Google llc (20240135934). EVALUATION-BASED SPEAKER CHANGE DETECTION EVALUATION METRICS simplified abstract

From WikiPatents
Jump to navigation Jump to search

EVALUATION-BASED SPEAKER CHANGE DETECTION EVALUATION METRICS

Organization Name

google llc

Inventor(s)

Guanlong Zhao of Long Island City NY (US)

Quan Wang of Hoboken NJ (US)

Han Lu of Redmond WA (US)

Yiling Huang of Edgewater NJ (US)

Jason Pelecanos of Mountain View CA (US)

EVALUATION-BASED SPEAKER CHANGE DETECTION EVALUATION METRICS - A simplified explanation of the abstract

This abstract first appeared for US patent application 20240135934 titled 'EVALUATION-BASED SPEAKER CHANGE DETECTION EVALUATION METRICS

Simplified Explanation

The method described in the abstract involves training a model to predict speaker changes in audio data with multiple speakers. Here is a simplified explanation of the abstract:

  • Obtain a training sample with audio data from multiple speakers and ground-truth speaker change intervals.
  • Process the audio data to predict speaker changes using a sequence transduction model.
  • Label predicted speaker change tokens as correct if they overlap with ground-truth intervals.
  • Determine precision metric based on correct predictions.

Potential Applications

This technology could be applied in various fields such as speech recognition, speaker diarization, and audio transcription.

Problems Solved

This technology helps in accurately detecting speaker changes in audio data with multiple speakers, improving the performance of speech processing systems.

Benefits

- Enhanced accuracy in identifying speaker changes - Improved performance of speech recognition systems - Efficient processing of multi-utterance audio data

Potential Commercial Applications

"Speaker Change Detection Technology for Enhanced Speech Processing Systems"

Possible Prior Art

One possible prior art could be traditional speaker diarization methods that may not be as accurate or efficient in handling multi-utterance audio data with multiple speakers.

Unanswered Questions

How does the model handle overlapping speech between speakers?

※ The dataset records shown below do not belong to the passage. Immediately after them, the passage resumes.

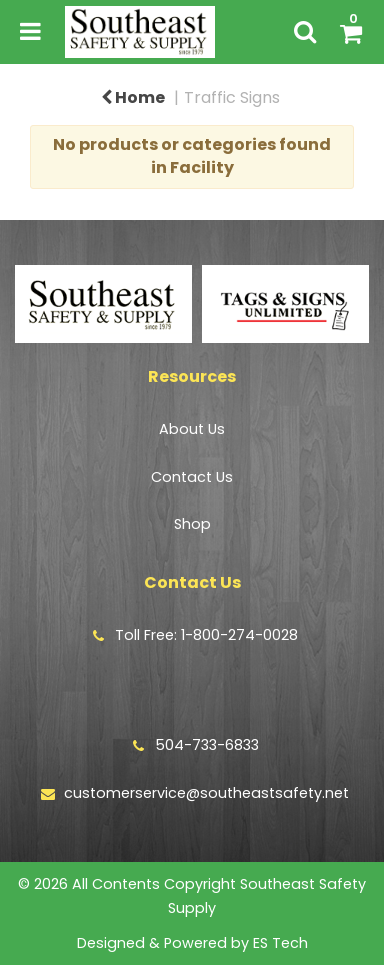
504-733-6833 (207, 745)
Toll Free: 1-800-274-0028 (206, 635)
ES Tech (280, 943)
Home (133, 97)
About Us (192, 429)
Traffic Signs (232, 97)
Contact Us (192, 477)
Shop (192, 524)
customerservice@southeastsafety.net (206, 793)
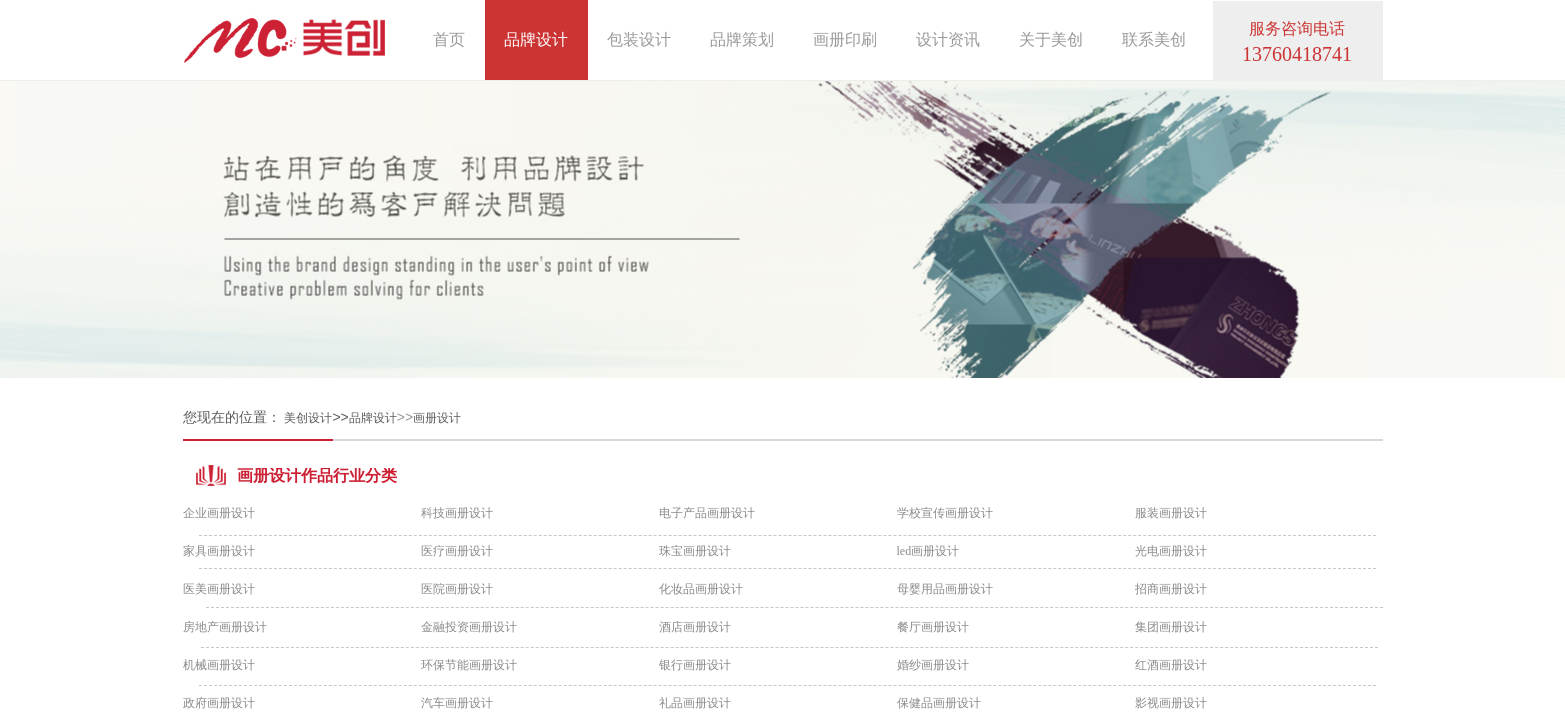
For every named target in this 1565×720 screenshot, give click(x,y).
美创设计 (308, 418)
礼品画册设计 (695, 703)
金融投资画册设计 (469, 627)
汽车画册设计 (457, 703)
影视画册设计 (1171, 703)
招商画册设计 (1171, 589)
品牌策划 (742, 39)
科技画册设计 (457, 513)
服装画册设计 (1171, 513)
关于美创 (1051, 39)
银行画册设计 (695, 665)
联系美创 (1154, 39)
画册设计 (437, 418)
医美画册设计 (219, 589)
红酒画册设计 (1171, 665)
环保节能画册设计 (469, 665)
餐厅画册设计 (933, 627)
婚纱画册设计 (933, 665)
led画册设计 (928, 551)
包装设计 (639, 39)
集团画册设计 (1171, 627)
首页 (449, 39)
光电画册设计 (1171, 551)
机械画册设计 (219, 665)
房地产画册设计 (225, 627)
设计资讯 (948, 39)
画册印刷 (845, 39)
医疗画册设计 (457, 551)
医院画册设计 (457, 589)
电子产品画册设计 (707, 513)
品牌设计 (373, 418)
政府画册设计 (219, 703)
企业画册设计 (219, 513)
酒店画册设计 (695, 627)
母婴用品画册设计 (945, 589)
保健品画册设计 (939, 703)
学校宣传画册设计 (945, 513)
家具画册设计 (219, 551)
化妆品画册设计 (701, 589)
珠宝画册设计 (695, 551)
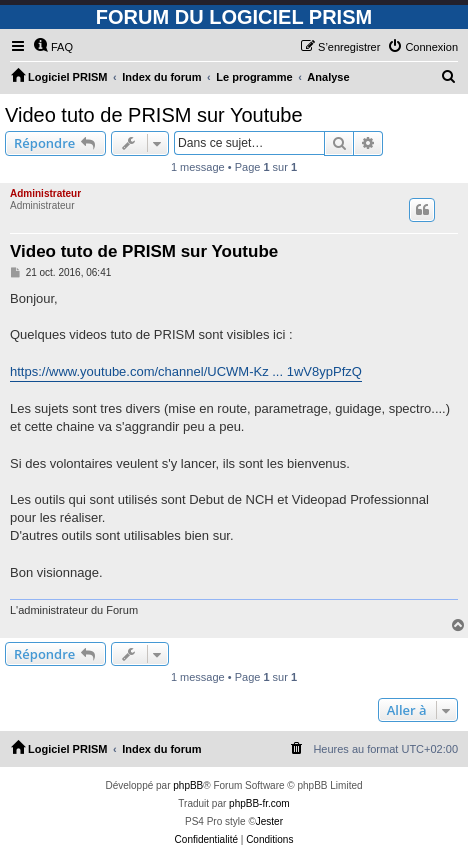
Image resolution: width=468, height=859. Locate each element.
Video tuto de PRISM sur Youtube (154, 115)
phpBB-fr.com (259, 803)
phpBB (188, 785)
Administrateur (45, 193)
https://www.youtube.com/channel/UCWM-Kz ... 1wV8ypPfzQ (186, 371)
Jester (269, 821)
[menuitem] (53, 47)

The abstract does not specify how the model deals with overlapping speech segments where multiple speakers are talking simultaneously.

What is the computational complexity of the sequence transduction model?

The abstract does not provide information on the computational resources required to train and deploy the model for predicting speaker changes in audio data.


Original Abstract Submitted

a method includes obtaining a multi-utterance training sample that includes audio data characterizing utterances spoken by two or more different speakers and obtaining ground-truth speaker change intervals indicating time intervals in the audio data where speaker changes among the two or more different speakers occur. the method also includes processing the audio data to generate a sequence of predicted speaker change tokens using a sequence transduction model. for each corresponding predicted speaker change token, the method includes labeling the corresponding predicted speaker change token as correct when the predicted speaker change token overlaps with one of the ground-truth speaker change intervals. the method also includes determining a precision metric of the sequence transduction model based on a number of the predicted speaker change tokens labeled as correct and a total number of the predicted speaker change tokens in the sequence of predicted speaker change tokens.